Tim Pengacara Gunakan Ini untuk Bebaskan Yantenglie

oleh

PALANGKA RAYA – Tim pengacara Ahmad Yantenglie mengajukan eksepsi atau keberatan terhadap berkas dakwaan jaksa penuntut umum. Mereka berharap persidangan kasus dugaan korupsi mantan Bupati Katingan itu dihentikan karena dirasa cacat proses hukum.

“Berdasarkan Pasal 56 Ayat 1 KUHAP, telah diatur hak tersangka atau terdakwa untuk didampingi penasehat hukum. Ini yang tidak didapatkan Yantenglie saat ditetapkan menjadi tersangka,” kata Koordinator Tim Pengacara Yantenglie, Antonius Kristanto, Selasa (26/03/2019).

Apa yang menjadi keberatan ini jelas Antonius, didasarkan juga pada sejumlah yurisprudensi.
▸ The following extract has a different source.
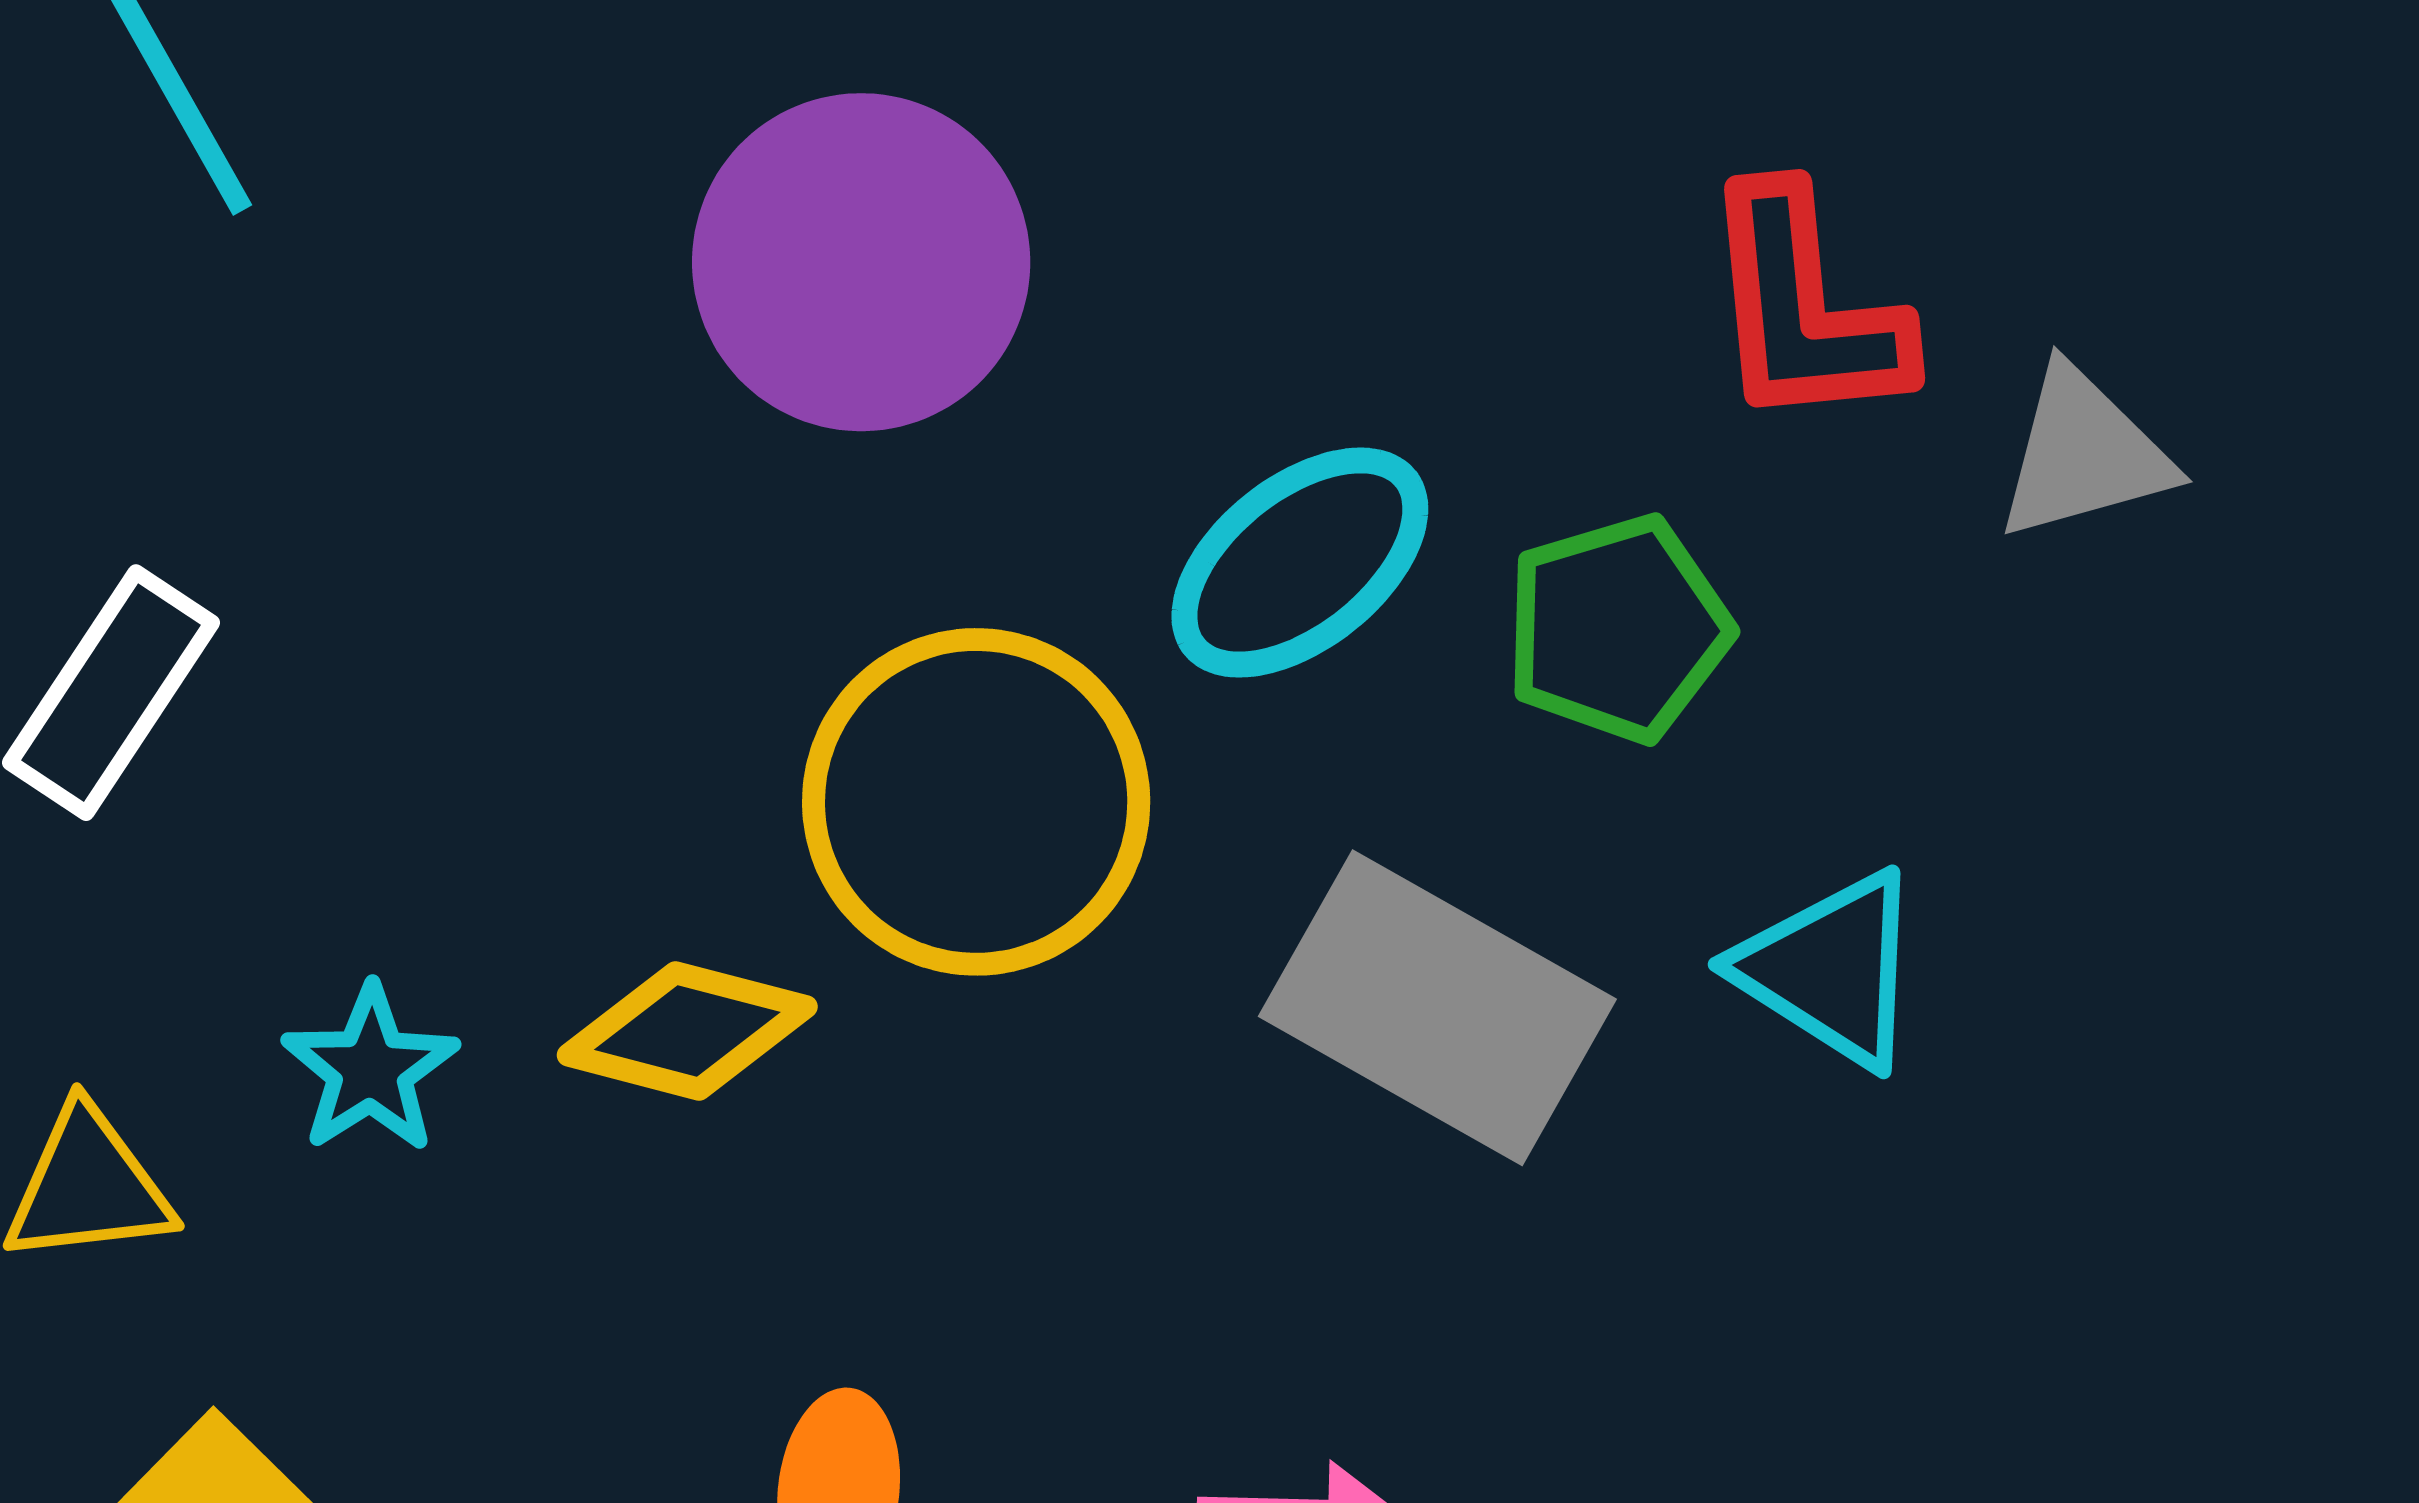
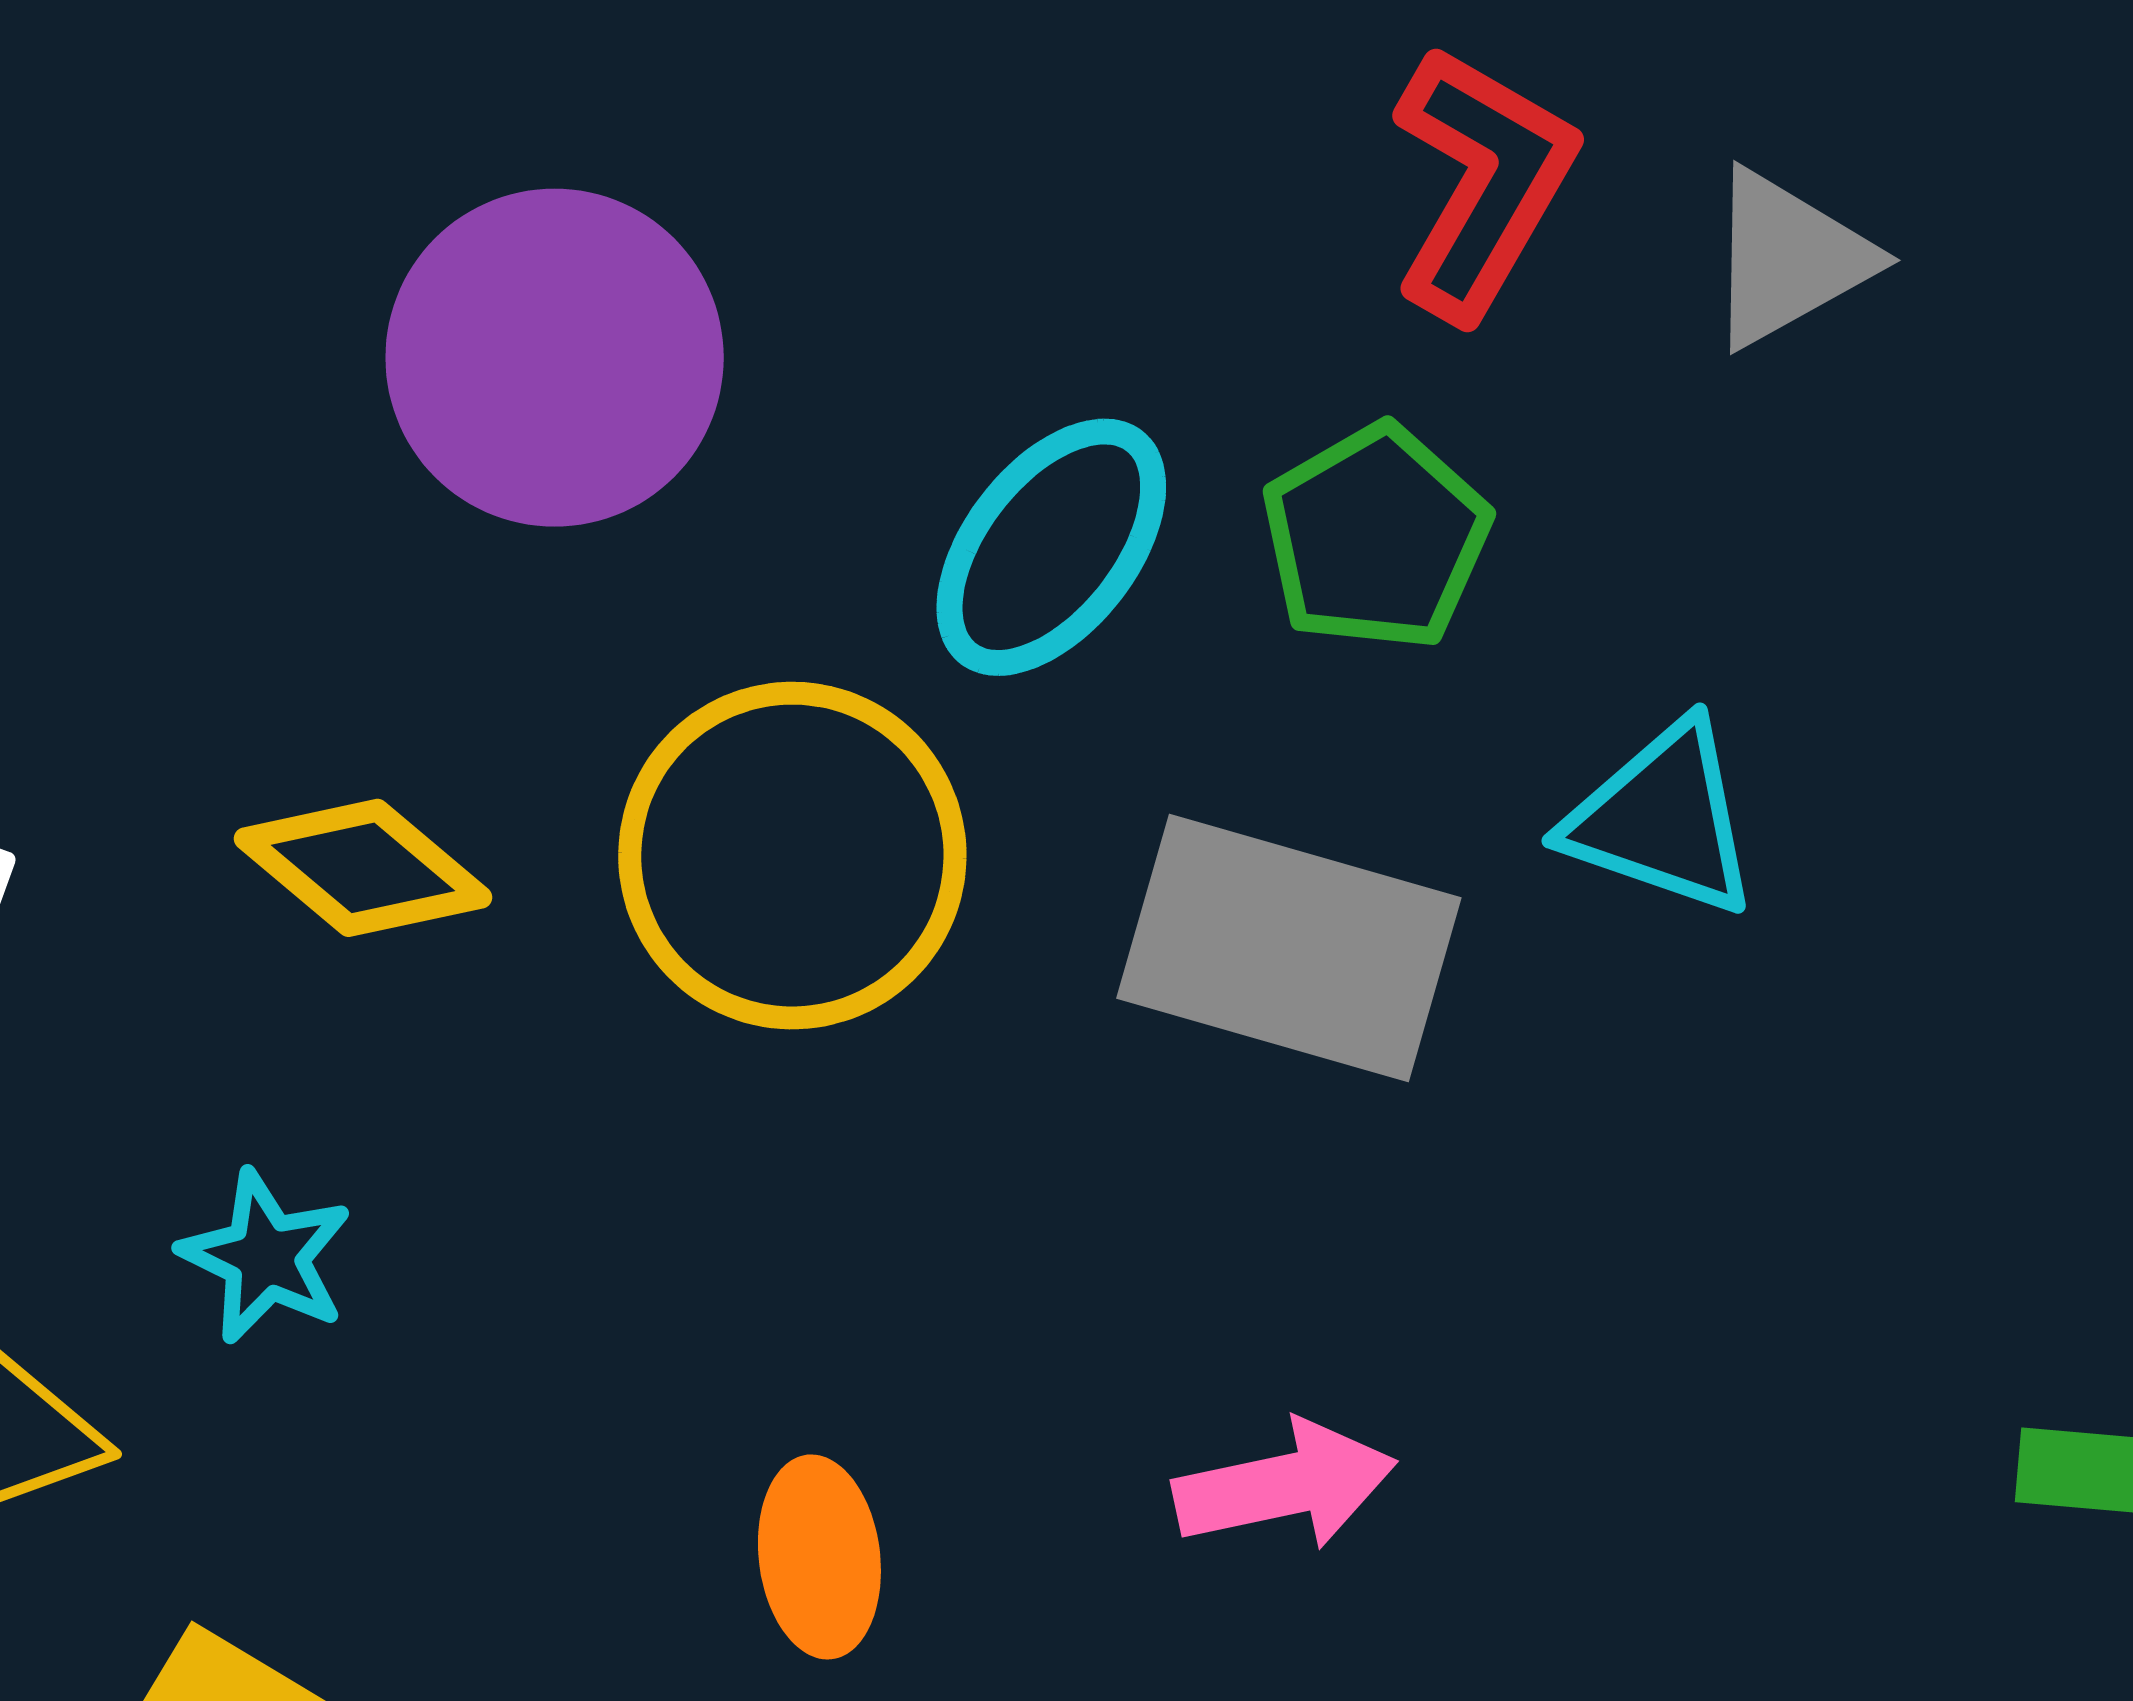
red L-shape: (1804, 308) -> (1483, 182), turned -131
yellow diamond: (687, 1031) -> (363, 868), moved, turned 39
Seperti dalam putusan Mahkamah Agung nomor 1565 K/Pid/1991 tanggal 16 September 1991.

Dimana dalam putusan tersebut pada pokoknya menyatakan, dakwaan tidak dapat diterima jika permintaan terdakwa untuk mendapatkan penasehat hukum tidak dipenuhi.

Selain itu ada dua yurisprudensi lainnya seperti termuat dalam perkara yang telah diputus Mahkamah Agung nomor 367 K/Pid/1998 tanggal 29 Mei 1998 dan nomor 545 K/Pid.Sus/2011.

“Kita yakin eksepsi kita tidak masuk pokok perkara. Namun kembali kepada hakim lagi untuk menyatakan menerima atau tidak,” tukas Antonius. (RP/02)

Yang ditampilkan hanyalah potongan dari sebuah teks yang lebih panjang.